[WHAT YOU HAVE TO DO]
What number of lines in the material contain the word "нередко"? Give that number alone.

+ + + + + + +

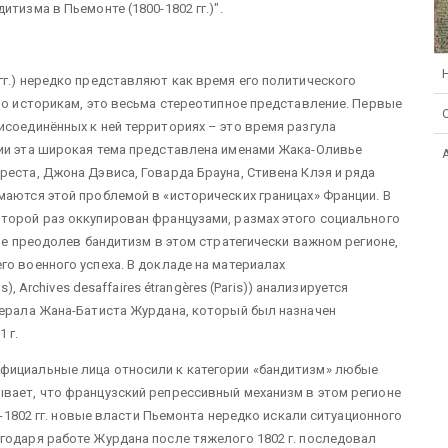
тизма в Пьемонте (1800-1802 гг.)".
гг.) нередко представляют как время его политического
тно историкам, это весьма стереотипное представление. Первые
исоединённых к ней территориях – это время разгула
фии эта широкая тема представлена именами Жака-Оливье
реста, Джона Дэвиса, Говарда Брауна, Стивена Клэя и ряда
маются этой проблемой в «исторических границах» Франции. В
торой раз оккупирован французами, размах этого социального
 Не преодолев бандитизм в этом стратегически важном регионе,
го военного успеха. В докладе на материалах
), Archives desaffaires étrangères (Paris)) анализируется
нерала Жана-Батиста Журдана, который был назначен
1 г.
фициальные лица относили к категории «бандитизм» любые
вает, что французский репрессивный механизм в этом регионе
01-1802 гг. новые власти Пьемонта нередко искали ситуационного
годаря работе Журдана после тяжелого 1802 г. последовал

+ + + + + + +

[ANSWER]
2